The task: Say the data back exactly as it is written below.

Raw data:
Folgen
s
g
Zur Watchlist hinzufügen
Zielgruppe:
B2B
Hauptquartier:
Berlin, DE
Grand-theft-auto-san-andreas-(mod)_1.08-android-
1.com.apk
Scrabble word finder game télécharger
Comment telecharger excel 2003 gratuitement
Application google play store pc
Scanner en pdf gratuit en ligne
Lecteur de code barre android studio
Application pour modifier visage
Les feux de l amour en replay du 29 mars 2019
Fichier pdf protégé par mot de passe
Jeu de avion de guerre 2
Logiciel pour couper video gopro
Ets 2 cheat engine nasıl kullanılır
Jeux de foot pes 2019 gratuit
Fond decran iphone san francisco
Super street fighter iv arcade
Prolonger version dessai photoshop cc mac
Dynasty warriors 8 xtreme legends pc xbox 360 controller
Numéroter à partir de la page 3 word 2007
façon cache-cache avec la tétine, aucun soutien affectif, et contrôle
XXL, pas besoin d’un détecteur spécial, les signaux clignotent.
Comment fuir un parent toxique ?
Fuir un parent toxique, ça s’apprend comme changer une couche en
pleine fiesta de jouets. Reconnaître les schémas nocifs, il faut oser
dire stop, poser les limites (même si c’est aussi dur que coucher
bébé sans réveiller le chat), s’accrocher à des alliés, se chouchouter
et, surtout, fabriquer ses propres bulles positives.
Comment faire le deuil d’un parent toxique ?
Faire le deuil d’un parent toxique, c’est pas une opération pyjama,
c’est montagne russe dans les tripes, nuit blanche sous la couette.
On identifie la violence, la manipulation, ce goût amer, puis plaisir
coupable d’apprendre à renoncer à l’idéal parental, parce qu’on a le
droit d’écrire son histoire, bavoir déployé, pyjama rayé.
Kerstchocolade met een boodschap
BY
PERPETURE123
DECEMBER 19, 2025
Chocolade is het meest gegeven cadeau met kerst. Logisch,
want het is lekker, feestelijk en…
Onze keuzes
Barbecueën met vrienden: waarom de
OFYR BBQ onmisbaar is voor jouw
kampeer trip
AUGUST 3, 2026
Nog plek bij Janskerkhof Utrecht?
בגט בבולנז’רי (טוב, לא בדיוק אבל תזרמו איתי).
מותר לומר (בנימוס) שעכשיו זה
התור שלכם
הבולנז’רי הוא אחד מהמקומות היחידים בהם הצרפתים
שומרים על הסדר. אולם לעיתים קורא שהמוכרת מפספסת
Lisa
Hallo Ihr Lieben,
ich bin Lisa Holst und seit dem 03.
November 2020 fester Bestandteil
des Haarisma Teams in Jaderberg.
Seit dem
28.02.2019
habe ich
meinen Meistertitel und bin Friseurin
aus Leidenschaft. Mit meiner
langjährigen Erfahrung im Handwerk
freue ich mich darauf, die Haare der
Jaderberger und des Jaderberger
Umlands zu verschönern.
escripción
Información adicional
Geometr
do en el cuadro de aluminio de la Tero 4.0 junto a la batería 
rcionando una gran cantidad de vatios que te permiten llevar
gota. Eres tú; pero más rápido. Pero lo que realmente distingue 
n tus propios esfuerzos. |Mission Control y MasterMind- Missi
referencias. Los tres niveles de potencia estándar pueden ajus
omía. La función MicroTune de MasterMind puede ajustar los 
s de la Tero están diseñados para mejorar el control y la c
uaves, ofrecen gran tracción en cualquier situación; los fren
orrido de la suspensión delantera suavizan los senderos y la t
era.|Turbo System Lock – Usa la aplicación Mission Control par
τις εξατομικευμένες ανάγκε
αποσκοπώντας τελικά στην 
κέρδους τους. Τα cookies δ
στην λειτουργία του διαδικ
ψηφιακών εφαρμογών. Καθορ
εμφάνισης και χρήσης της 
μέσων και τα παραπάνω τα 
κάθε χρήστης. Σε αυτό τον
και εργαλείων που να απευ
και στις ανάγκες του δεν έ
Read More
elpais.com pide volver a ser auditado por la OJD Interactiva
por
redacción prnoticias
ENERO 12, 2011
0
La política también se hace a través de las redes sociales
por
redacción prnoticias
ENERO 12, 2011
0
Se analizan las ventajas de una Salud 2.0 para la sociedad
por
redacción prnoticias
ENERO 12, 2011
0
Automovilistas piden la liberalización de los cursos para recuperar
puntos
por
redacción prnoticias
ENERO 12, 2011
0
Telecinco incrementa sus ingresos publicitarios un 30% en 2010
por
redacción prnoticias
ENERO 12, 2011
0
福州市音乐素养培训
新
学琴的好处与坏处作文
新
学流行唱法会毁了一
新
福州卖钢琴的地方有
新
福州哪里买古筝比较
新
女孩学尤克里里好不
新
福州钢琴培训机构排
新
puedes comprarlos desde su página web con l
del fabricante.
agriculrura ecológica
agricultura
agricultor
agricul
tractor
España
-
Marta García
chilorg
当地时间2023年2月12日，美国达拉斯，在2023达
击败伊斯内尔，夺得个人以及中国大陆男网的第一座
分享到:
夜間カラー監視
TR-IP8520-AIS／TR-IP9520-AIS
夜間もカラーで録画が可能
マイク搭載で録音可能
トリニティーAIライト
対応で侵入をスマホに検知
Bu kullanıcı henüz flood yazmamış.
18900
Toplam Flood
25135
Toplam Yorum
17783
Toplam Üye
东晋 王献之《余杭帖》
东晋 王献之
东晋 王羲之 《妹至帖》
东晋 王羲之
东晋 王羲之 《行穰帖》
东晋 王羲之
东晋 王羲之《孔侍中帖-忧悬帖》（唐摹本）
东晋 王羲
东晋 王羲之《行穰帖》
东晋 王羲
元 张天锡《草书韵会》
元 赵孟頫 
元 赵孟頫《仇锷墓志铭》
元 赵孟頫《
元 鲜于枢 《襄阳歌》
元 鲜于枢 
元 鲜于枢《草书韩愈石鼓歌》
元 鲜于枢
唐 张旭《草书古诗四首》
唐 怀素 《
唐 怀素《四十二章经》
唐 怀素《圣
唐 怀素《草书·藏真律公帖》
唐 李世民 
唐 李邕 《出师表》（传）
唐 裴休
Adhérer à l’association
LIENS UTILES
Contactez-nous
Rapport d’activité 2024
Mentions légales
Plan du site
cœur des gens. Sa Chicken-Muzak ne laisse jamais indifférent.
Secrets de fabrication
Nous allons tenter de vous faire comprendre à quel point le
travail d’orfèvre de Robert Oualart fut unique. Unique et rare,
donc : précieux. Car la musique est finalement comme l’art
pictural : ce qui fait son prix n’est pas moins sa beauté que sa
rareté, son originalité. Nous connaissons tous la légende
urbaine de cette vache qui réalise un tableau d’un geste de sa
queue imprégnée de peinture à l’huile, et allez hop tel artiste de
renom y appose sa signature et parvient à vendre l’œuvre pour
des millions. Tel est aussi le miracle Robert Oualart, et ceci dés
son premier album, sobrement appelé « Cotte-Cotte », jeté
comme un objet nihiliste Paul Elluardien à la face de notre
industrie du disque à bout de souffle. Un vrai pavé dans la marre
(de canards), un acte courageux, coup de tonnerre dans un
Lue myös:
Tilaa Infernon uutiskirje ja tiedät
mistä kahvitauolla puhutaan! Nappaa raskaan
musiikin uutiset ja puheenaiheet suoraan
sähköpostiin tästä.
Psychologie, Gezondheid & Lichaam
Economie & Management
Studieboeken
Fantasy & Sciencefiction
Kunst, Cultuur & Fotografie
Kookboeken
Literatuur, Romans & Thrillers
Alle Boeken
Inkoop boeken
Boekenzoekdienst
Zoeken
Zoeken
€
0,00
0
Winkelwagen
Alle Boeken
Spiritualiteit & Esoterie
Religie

Solution to the problem:
Folgen
s
g
Zur Watchlist hinzufügen
Zielgruppe:
B2B
Hauptquartier:
Berlin, DE
Grand-theft-auto-san-andreas-(mod)_1.08-android-
1.com.apk
Scrabble word finder game télécharger
Comment telecharger excel 2003 gratuitement
Application google play store pc
Scanner en pdf gratuit en ligne
Lecteur de code barre android studio
Application pour modifier visage
Les feux de l amour en replay du 29 mars 2019
Fichier pdf protégé par mot de passe
Jeu de avion de guerre 2
Logiciel pour couper video gopro
Ets 2 cheat engine nasıl kullanılır
Jeux de foot pes 2019 gratuit
Fond decran iphone san francisco
Super street fighter iv arcade
Prolonger version dessai photoshop cc mac
Dynasty warriors 8 xtreme legends pc xbox 360 controller
Numéroter à partir de la page 3 word 2007
façon cache-cache avec la tétine, aucun soutien affectif, et contrôle
XXL, pas besoin d’un détecteur spécial, les signaux clignotent.
Comment fuir un parent toxique ?
Fuir un parent toxique, ça s’apprend comme changer une couche en
pleine fiesta de jouets. Reconnaître les schémas nocifs, il faut oser
dire stop, poser les limites (même si c’est aussi dur que coucher
bébé sans réveiller le chat), s’accrocher à des alliés, se chouchouter
et, surtout, fabriquer ses propres bulles positives.
Comment faire le deuil d’un parent toxique ?
Faire le deuil d’un parent toxique, c’est pas une opération pyjama,
c’est montagne russe dans les tripes, nuit blanche sous la couette.
On identifie la violence, la manipulation, ce goût amer, puis plaisir
coupable d’apprendre à renoncer à l’idéal parental, parce qu’on a le
droit d’écrire son histoire, bavoir déployé, pyjama rayé.
Kerstchocolade met een boodschap
BY
PERPETURE123
DECEMBER 19, 2025
Chocolade is het meest gegeven cadeau met kerst. Logisch,
want het is lekker, feestelijk en…
Onze keuzes
Barbecueën met vrienden: waarom de
OFYR BBQ onmisbaar is voor jouw
kampeer trip
AUGUST 3, 2026
Nog plek bij Janskerkhof Utrecht?
בגט בבולנז’רי (טוב, לא בדיוק אבל תזרמו איתי).
מותר לומר (בנימוס) שעכשיו זה
התור שלכם
הבולנז’רי הוא אחד מהמקומות היחידים בהם הצרפתים
שומרים על הסדר. אולם לעיתים קורא שהמוכרת מפספסת
Lisa
Hallo Ihr Lieben,
ich bin Lisa Holst und seit dem 03.
November 2020 fester Bestandteil
des Haarisma Teams in Jaderberg.
Seit dem
28.02.2019
habe ich
meinen Meistertitel und bin Friseurin
aus Leidenschaft. Mit meiner
langjährigen Erfahrung im Handwerk
freue ich mich darauf, die Haare der
Jaderberger und des Jaderberger
Umlands zu verschönern.
escripción
Información adicional
Geometr
do en el cuadro de aluminio de la Tero 4.0 junto a la batería 
rcionando una gran cantidad de vatios que te permiten llevar
gota. Eres tú; pero más rápido. Pero lo que realmente distingue 
n tus propios esfuerzos. |Mission Control y MasterMind- Missi
referencias. Los tres niveles de potencia estándar pueden ajus
omía. La función MicroTune de MasterMind puede ajustar los 
s de la Tero están diseñados para mejorar el control y la c
uaves, ofrecen gran tracción en cualquier situación; los fren
orrido de la suspensión delantera suavizan los senderos y la t
era.|Turbo System Lock – Usa la aplicación Mission Control par
τις εξατομικευμένες ανάγκε
αποσκοπώντας τελικά στην 
κέρδους τους. Τα cookies δ
στην λειτουργία του διαδικ
ψηφιακών εφαρμογών. Καθορ
εμφάνισης και χρήσης της 
μέσων και τα παραπάνω τα 
κάθε χρήστης. Σε αυτό τον
και εργαλείων που να απευ
και στις ανάγκες του δεν έ
Read More
elpais.com pide volver a ser auditado por la OJD Interactiva
por
redacción prnoticias
ENERO 12, 2011
0
La política también se hace a través de las redes sociales
por
redacción prnoticias
ENERO 12, 2011
0
Se analizan las ventajas de una Salud 2.0 para la sociedad
por
redacción prnoticias
ENERO 12, 2011
0
Automovilistas piden la liberalización de los cursos para recuperar
puntos
por
redacción prnoticias
ENERO 12, 2011
0
Telecinco incrementa sus ingresos publicitarios un 30% en 2010
por
redacción prnoticias
ENERO 12, 2011
0
福州市音乐素养培训
新
学琴的好处与坏处作文
新
学流行唱法会毁了一
新
福州卖钢琴的地方有
新
福州哪里买古筝比较
新
女孩学尤克里里好不
新
福州钢琴培训机构排
新
puedes comprarlos desde su página web con l
del fabricante.
agriculrura ecológica
agricultura
agricultor
agricul
tractor
España
-
Marta García
chilorg
当地时间2023年2月12日，美国达拉斯，在2023达
击败伊斯内尔，夺得个人以及中国大陆男网的第一座
分享到:
夜間カラー監視
TR-IP8520-AIS／TR-IP9520-AIS
夜間もカラーで録画が可能
マイク搭載で録音可能
トリニティーAIライト
対応で侵入をスマホに検知
Bu kullanıcı henüz flood yazmamış.
18900
Toplam Flood
25135
Toplam Yorum
17783
Toplam Üye
东晋 王献之《余杭帖》
东晋 王献之
东晋 王羲之 《妹至帖》
东晋 王羲之
东晋 王羲之 《行穰帖》
东晋 王羲之
东晋 王羲之《孔侍中帖-忧悬帖》（唐摹本）
东晋 王羲
东晋 王羲之《行穰帖》
东晋 王羲
元 张天锡《草书韵会》
元 赵孟頫 
元 赵孟頫《仇锷墓志铭》
元 赵孟頫《
元 鲜于枢 《襄阳歌》
元 鲜于枢 
元 鲜于枢《草书韩愈石鼓歌》
元 鲜于枢
唐 张旭《草书古诗四首》
唐 怀素 《
唐 怀素《四十二章经》
唐 怀素《圣
唐 怀素《草书·藏真律公帖》
唐 李世民 
唐 李邕 《出师表》（传）
唐 裴休
Adhérer à l’association
LIENS UTILES
Contactez-nous
Rapport d’activité 2024
Mentions légales
Plan du site
cœur des gens. Sa Chicken-Muzak ne laisse jamais indifférent.
Secrets de fabrication
Nous allons tenter de vous faire comprendre à quel point le
travail d’orfèvre de Robert Oualart fut unique. Unique et rare,
donc : précieux. Car la musique est finalement comme l’art
pictural : ce qui fait son prix n’est pas moins sa beauté que sa
rareté, son originalité. Nous connaissons tous la légende
urbaine de cette vache qui réalise un tableau d’un geste de sa
queue imprégnée de peinture à l’huile, et allez hop tel artiste de
renom y appose sa signature et parvient à vendre l’œuvre pour
des millions. Tel est aussi le miracle Robert Oualart, et ceci dés
son premier album, sobrement appelé « Cotte-Cotte », jeté
comme un objet nihiliste Paul Elluardien à la face de notre
industrie du disque à bout de souffle. Un vrai pavé dans la marre
(de canards), un acte courageux, coup de tonnerre dans un
Lue myös:
Tilaa Infernon uutiskirje ja tiedät
mistä kahvitauolla puhutaan! Nappaa raskaan
musiikin uutiset ja puheenaiheet suoraan
sähköpostiin tästä.
Psychologie, Gezondheid & Lichaam
Economie & Management
Studieboeken
Fantasy & Sciencefiction
Kunst, Cultuur & Fotografie
Kookboeken
Literatuur, Romans & Thrillers
Alle Boeken
Inkoop boeken
Boekenzoekdienst
Zoeken
Zoeken
€
0,00
0
Winkelwagen
Alle Boeken
Spiritualiteit & Esoterie
Religie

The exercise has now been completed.